The OPM’s theory of Article II ultimately renders Schedule Policy/Career moot. If Article II independently authorizes the president to remove employees with “substantive policymaking or administrative authority,” and if such employees are understood to occupy positions of a “confidential, policy-determining, policy-making, or policy-advocating character,” then formal reclassification into Schedule Policy/Career becomes irrelevant to the president’s asserted removal authority. Schedule Policy/Career is simply a device to shoehorn this broad constitutional theory into the statutory framework adopted by the CSRA.
* * *
There is no question that the Trump administration has the statutory authority to create some version of Schedule Policy/Career. Beneath this particular incarnation, however, exists an expansive theory of Article II that would abolish the tenure protections that define a modern civil service system. These tenure protections are necessary to entice expert and experienced professionals into government service, protect them against arbitrary removal or political retaliation, and ensure that the executive branch has the administrative capacity it needs to faithfully execute the law.

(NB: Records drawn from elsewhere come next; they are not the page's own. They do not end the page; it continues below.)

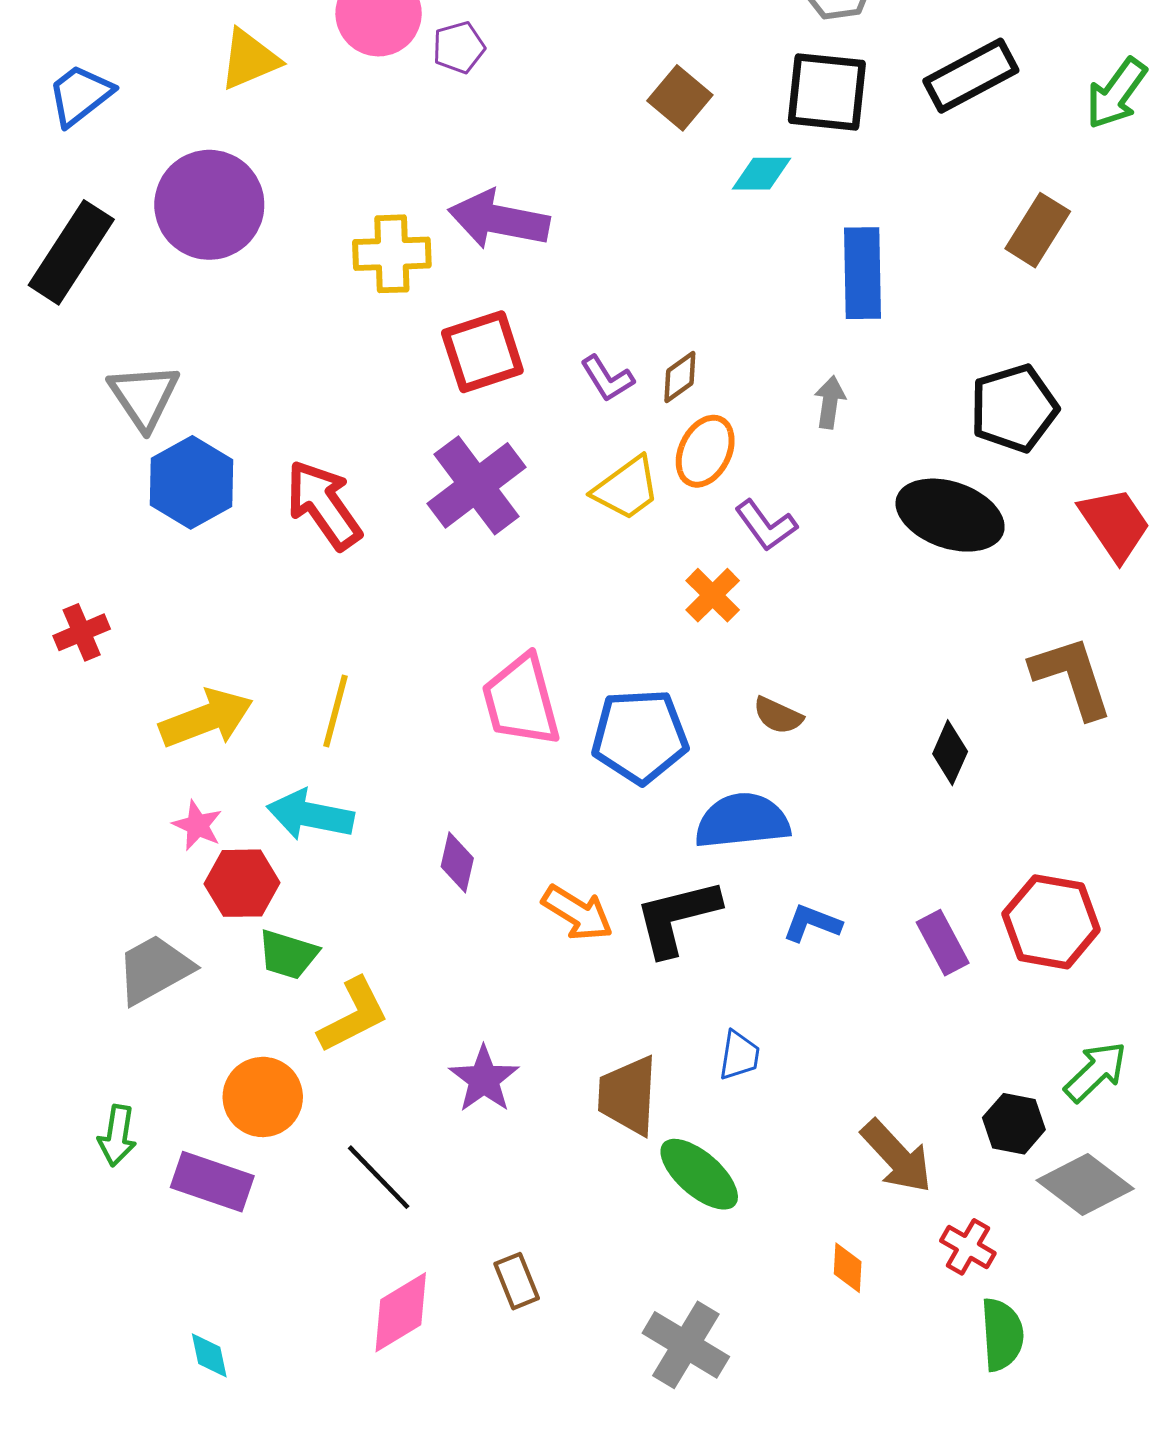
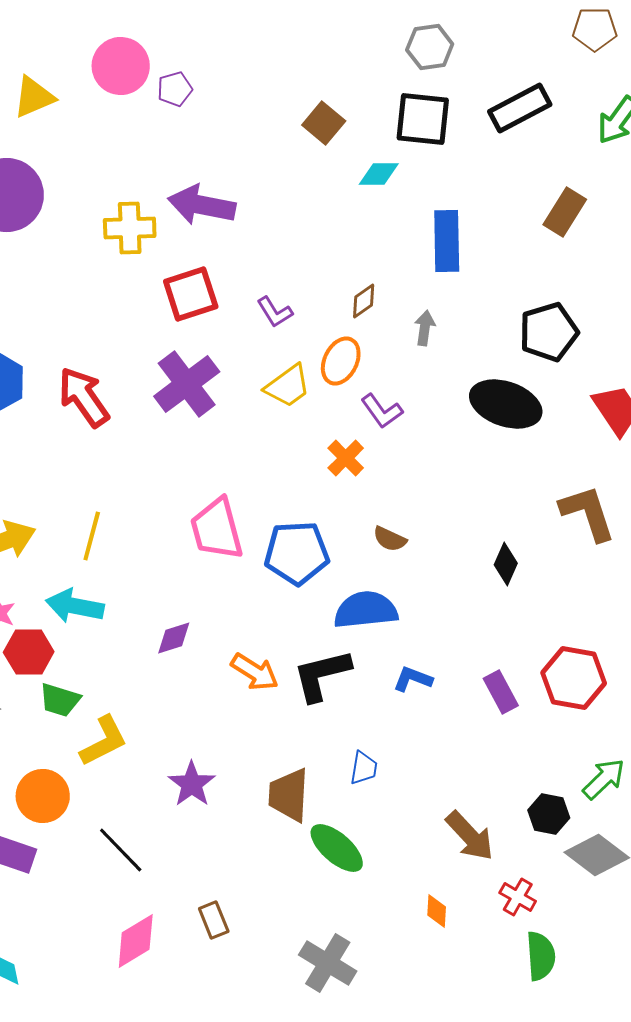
brown diamond: (680, 377) -> (364, 301), moved
purple diamond: (457, 862) -> (174, 638), turned 60

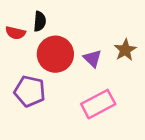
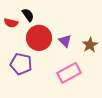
black semicircle: (40, 21) -> (28, 15), turned -40
brown star: (125, 50) -> (90, 45), moved

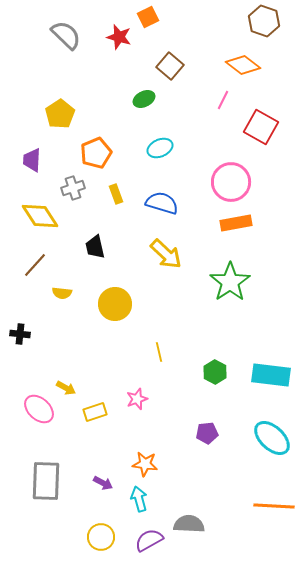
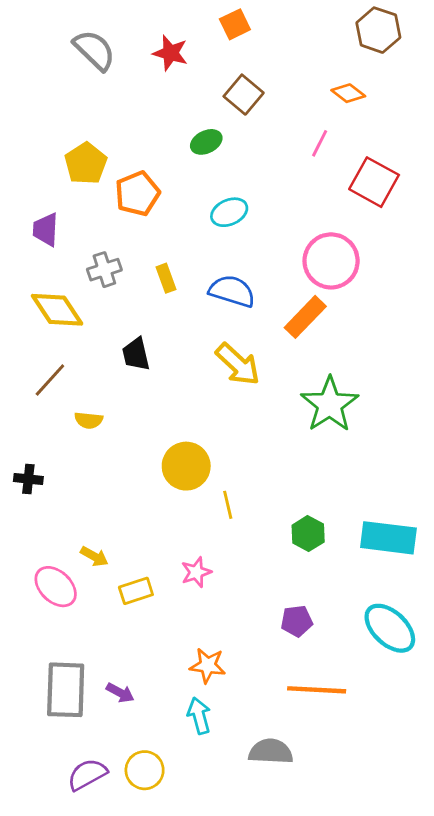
orange square: (148, 17) -> (235, 24), moved
orange diamond: (243, 65) -> (348, 93), size x0.7
orange pentagon: (96, 153) -> (137, 194), moved
orange rectangle: (236, 223) -> (305, 317), moved, turned -36
yellow circle: (115, 304) -> (186, 466), moved
purple arrow: (103, 483) -> (120, 693), moved
orange line: (274, 506) -> (317, 690), moved
purple semicircle: (149, 540) -> (87, 774), moved

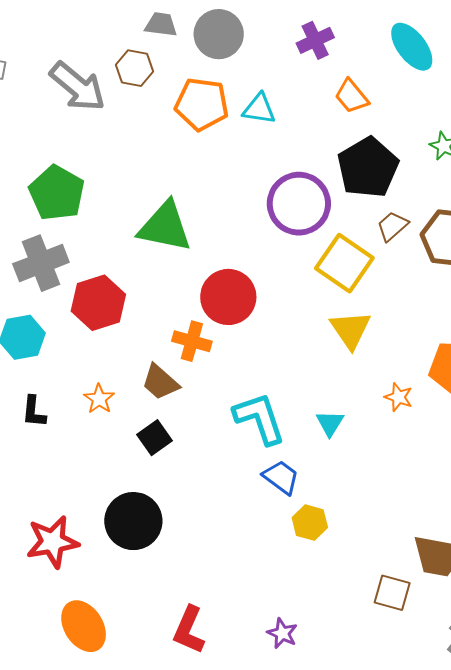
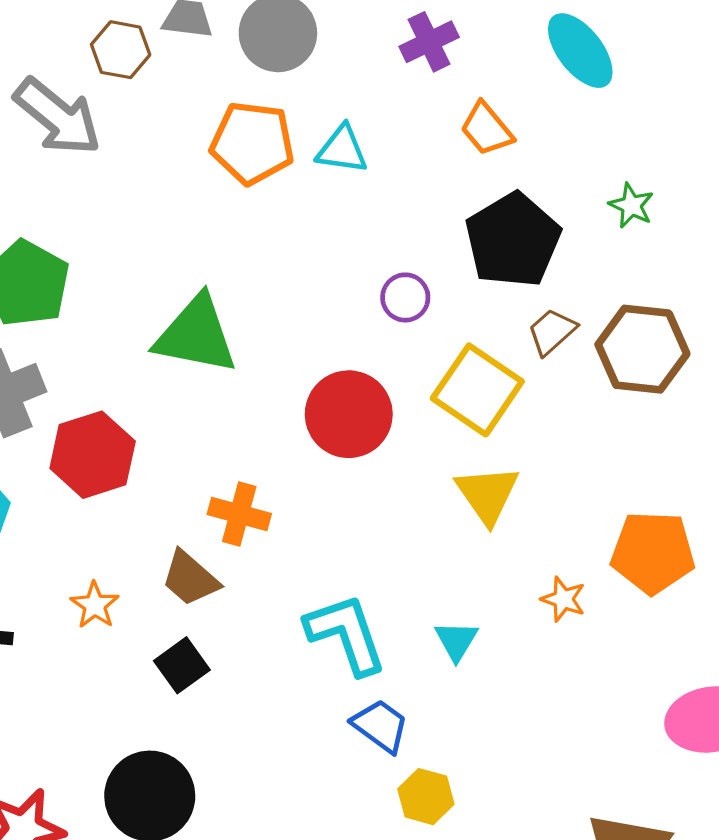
brown hexagon: (135, 68) -> (121, 50), moved
purple circle: (299, 204) -> (405, 297), size x0.5
red circle: (228, 297) -> (349, 414), moved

The OPM misreads, misrepresents, and contorts 150 years of Supreme Court precedent to arrive at the conclusion that the Constitution mandates its reading of the CSRA. The CSRA must be read as denying tenure protections to this broad swath of employees because otherwise it would violate the president’s Article II authority to remove such employees. Despite Roberts’s dicta in Seila Law, the Supreme Court has not recognized such a power as it pertains to inferior officers or employees. In fact, its holding in Arthrex suggests that expanding the president’s removal power is not the remedy if such a constitutional violation exists.
The Administrative Procedure Act requires a court to vacate a rule when the agency rests its action on an erroneous interpretation of law. The OPM’s constitutional arguments—and its unilateral determination of which positions exercise “substantive policymaking or administrative authority”—are sufficient grounds for vacatur. Litigants will no doubt identify additional defects in the rule. Even so, the constitutional theory embedded in Schedule Policy/Career should raise alarm bells for anyone concerned with preserving the executive branch’s capacity to faithfully execute the law.